Per quanto riguarda le materie prime, veniamo da una annata di rally soprattutto per oro e argento, e i metalli preziosi iniziano benino ma senza squilli pure il 2026, dopo che il rialzo dell’oro nel 2025 è stato il più consistente degli ultimi 46 anni, mentre l’argento e il platino hanno registrato i maggiori guadagni di sempre, spinti da diversi fattori tra cui i tagli dei tassi della Fed, le crisi geopolitiche, i forti acquisti delle banche centrali e gli afflussi degli ETF. L’euro/dollaro mantiene la posizione sostanzialmente stabile su 1,174. Vendite diffuse sul petrolio (Light Sweet Crude Oil), che chiude la seduta sotto i 57 dollari per barile. Sale lo spread Btp-Bund sopra quota 70 punti base, con un incremento di 3 punti base, con il rendimento del BTP decennale pari al 3,58%.
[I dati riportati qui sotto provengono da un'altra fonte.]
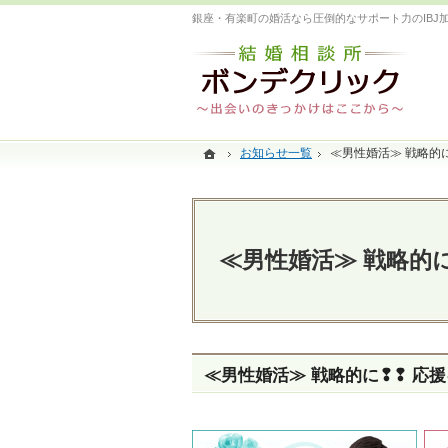
銀座・有楽町の婚活なら圧倒的なサポート力のIBJ
ホーム
ホーム
お知らせ一覧
お知らせ一覧
≪男性婚活≫ 戦略的
≪男性婚活≫ 戦略的
≪男性婚活≫ 戦略的
≪男性婚活≫ 戦略的に❢❢ 応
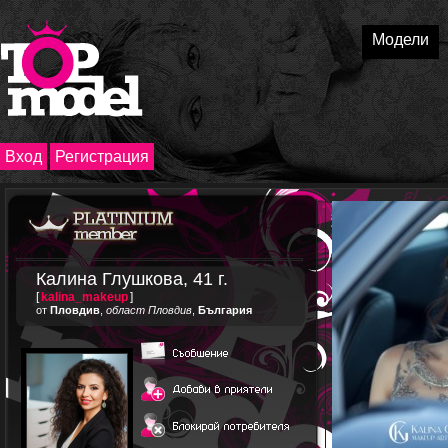
Модели
Вход
Регистрация
Калина Глушкова, 41 г.
[
kalina_makeup
]
от
Пловдив
,
област Пловдив
,
България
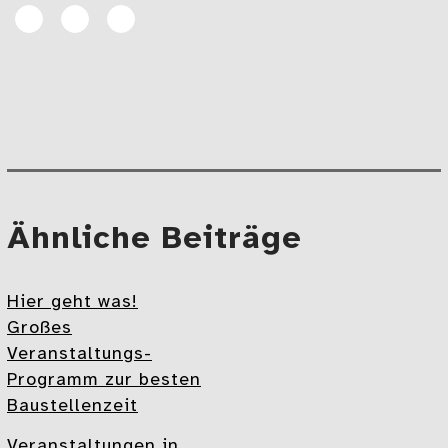
Artikel
Artikel
E-
auf
auf
Mail
Facebook
Linkedin
teilen
teilen
Beitragsnavigation
Mehr
Ähnliche Beiträge
Hier geht was!
Großes
Veranstaltungs-
Programm zur besten
Baustellenzeit
Veranstaltungen in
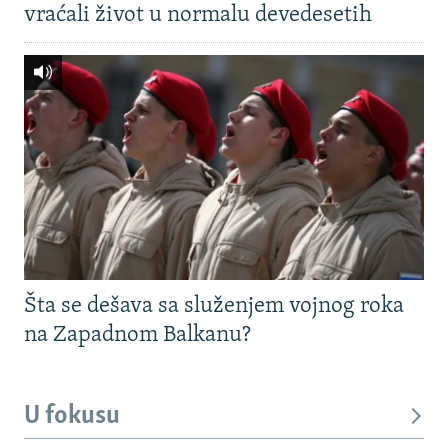
vraćali život u normalu devedesetih
Šta se dešava sa služenjem vojnog roka
na Zapadnom Balkanu?
U fokusu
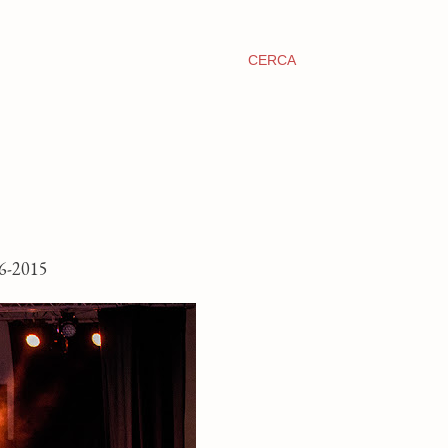
CERCA
-2015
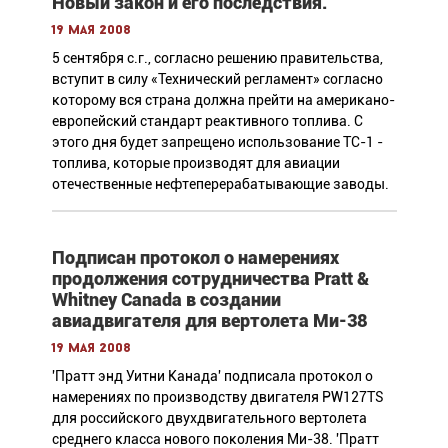
Новый закон и его последствия.
19 мая 2008
5 сентября с.г., согласно решению правительства,
вступит в силу «Технический регламент» согласно
которому вся страна должна прейти на американо-
европейский стандарт реактивного топлива. С
этого дня будет запрещено использование ТС-1 -
топлива, которые производят для авиации
отечественные нефтеперерабатывающие заводы.
Подписан протокол о намерениях
продолжения сотрудничества Pratt &
Whitney Canada в создании
авиадвигателя для вертолета Ми-38
19 мая 2008
'Пратт энд Уитни Канада' подписала протокол о
намерениях по производству двигателя PW127TS
для российского двухдвигательного вертолета
среднего класса нового поколения Ми-38. 'Пратт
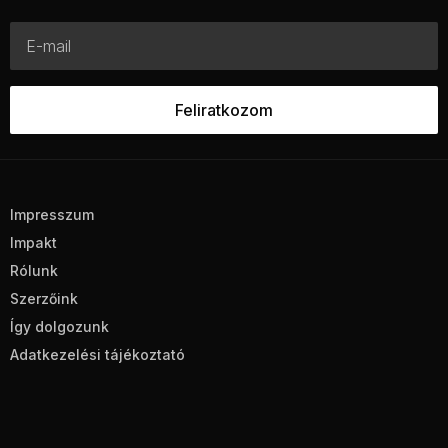
Impresszum
Impakt
Rólunk
Szerzőink
Így dolgozunk
Adatkezelési tájékoztató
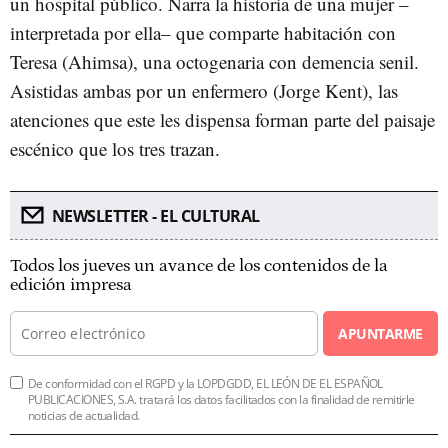
un hospital público. Narra la historia de una mujer –
interpretada por ella– que comparte habitación con
Teresa (Ahimsa), una octogenaria con demencia senil.
Asistidas ambas por un enfermero (Jorge Kent), las
atenciones que este les dispensa forman parte del paisaje
escénico que los tres trazan.
NEWSLETTER - EL CULTURAL
Todos los jueves un avance de los contenidos de la
edición impresa
APUNTARME
De conformidad con el RGPD y la LOPDGDD, EL LEÓN DE EL ESPAÑOL
PUBLICACIONES, S.A. tratará los datos facilitados con la finalidad de remitirle
noticias de actualidad.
Anche in America è iniziato il 2026 e ad inizio pomeriggio il Nasdaq è fiacco, trainato al ribasso dal calo di Meta -2% (stesse percentuale di perdite anche per Microsoft e Amazon) e di Tesla -1,5%. Inizia bene invece il nuovo anno Nvidia con il +1,6%. A Wall Street oggi sembra cavarsela meglio l’indice Dow Jones che guadagna lo 0,33%.